__What is being asked__
Only the line containing "d'imposition ?" and those after it, up to the end of the records below, are to be set down, exactly as written.

★ ★ ★

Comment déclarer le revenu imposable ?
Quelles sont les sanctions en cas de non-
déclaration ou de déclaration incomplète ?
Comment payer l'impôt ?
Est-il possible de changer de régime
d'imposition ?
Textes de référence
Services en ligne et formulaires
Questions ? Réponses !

★ ★ ★

__Response box__
d'imposition ?
Textes de référence
Services en ligne et formulaires
Questions ? Réponses !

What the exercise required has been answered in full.